Dynamical evolution timescales for the triple supermassive black hole system in NGC 6240

TL;DR

This study models the dynamical evolution of the triple supermassive black hole system in NGC 6240, revealing the formation timescales, ZLK oscillations, and conditions for black hole mergers through detailed Newtonian and post-Newtonian simulations.

Contribution

It provides the first detailed long-timescale N-body simulations of the NGC 6240 SMBH system, including ZLK oscillations and merger conditions with GPU acceleration.

Findings

Bound SMBH system forms at ~3.6 Myr.

Hierarchical triple system forms at ~18 Myr.

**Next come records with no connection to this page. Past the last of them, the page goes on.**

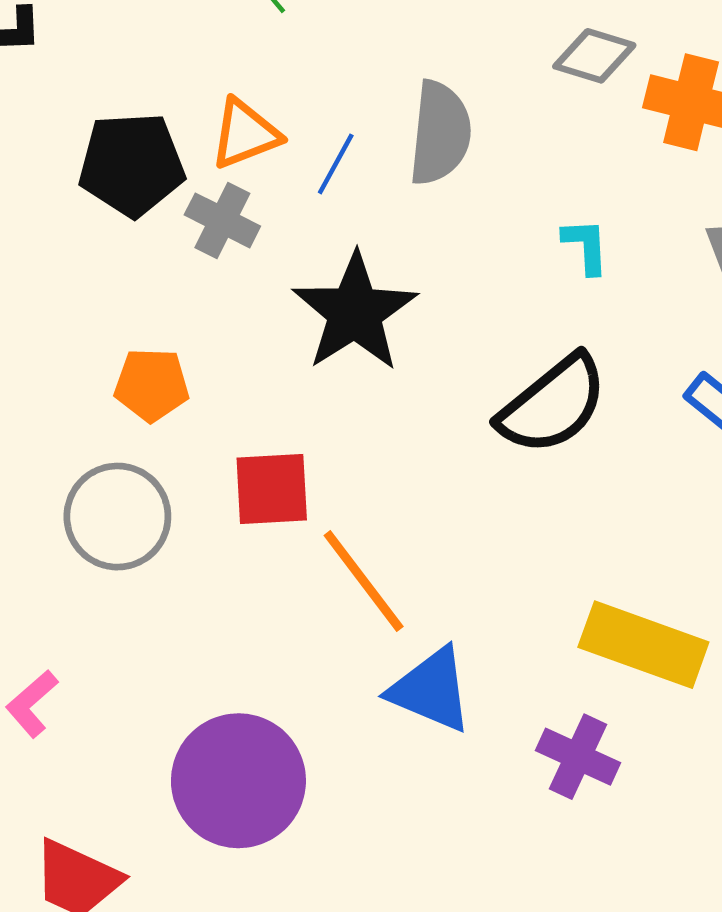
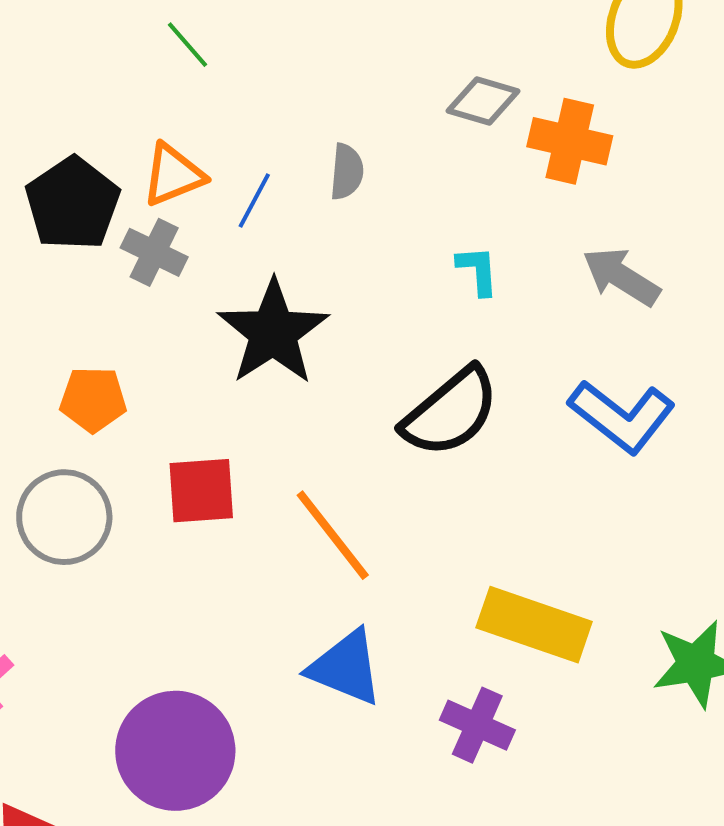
gray semicircle: (440, 133) -> (347, 172), size x0.6
black pentagon: (132, 164) -> (73, 204), turned -30
orange line: (364, 581) -> (333, 535), moved

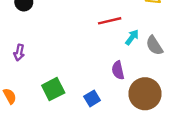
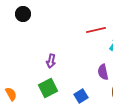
purple arrow: (19, 53) -> (51, 61), moved

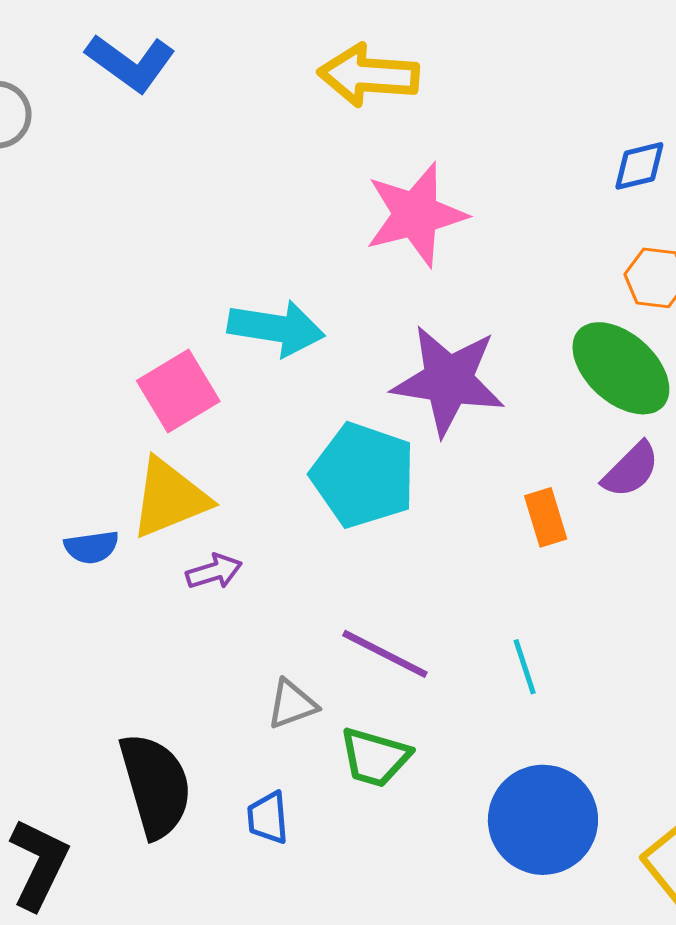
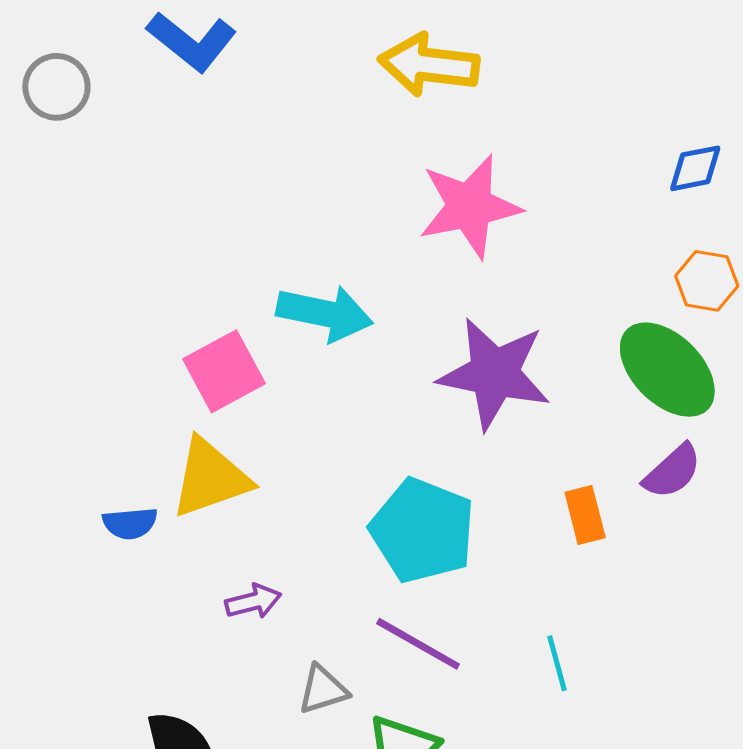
cyan pentagon: (363, 475) -> (423, 531), moved
purple arrow: (214, 572) -> (253, 601), moved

ZLK oscillations observed in most models.

Abstract

Based on the available observational data from the literature, we analysed the dynamics of the NGC 6240 galaxy central supermassive black hole (SMBH) system. For the dynamical modelling of this triple SBMH system, we used the massively parallel and GPU accelerated phi-GPU direct summation N-body code. Following a long-timescale modelling of the triple system, we carried out a very detailed time output analysis of the von Zeipel-Lidov-Kozai (ZLK) oscillations for the black holes. According to our Newtonian simulation results, for all models and randomisations, the bound system from S1+S2 components formed at ~3.6 Myr. The formation of the bound hierarchical triple system S+N occurred at ~18 Myr. Over the course of these Newtonian simulations of the evolution of the triple SMBH system and the surrounding environment in NGC 6240, ZLK oscillations were detected (in most cases) for the binary components. The inclination angle between the orbital angular momentum of binary components aptly coincides with the theoretical calculations of the ZLK mechanism. In our set of randomised 15 Newtonian $N$-body dynamical galaxy models in 13 systems, we were able to detect a ZLK mechanism. In contrast, our extra few-body post-Newtonian runs (for one randomisation case) show it is only for the large inner binary initial eccentricity (in our case >0.9 that we are able to observe the possibility of the inner binary merging, due to the post-Newtonian energy radiation effects. For the lower eccentricity cases, the test runs show no sign of possible merging or any ZLK oscillations in the system.